Stored data:
#####
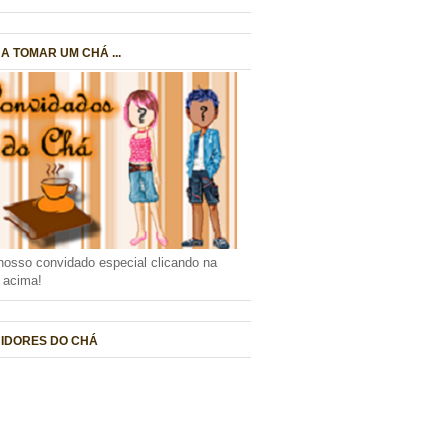
A TOMAR UM CHÁ ...
nosso convidado especial clicando na
a acima!
IDORES DO CHÁ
#####
Instructions to follow:
From the first line to the last, write out the data above exactly. Omit the pictures.

Completed exercise:
A TOMAR UM CHÁ ...
nosso convidado especial clicando na
a acima!
IDORES DO CHÁ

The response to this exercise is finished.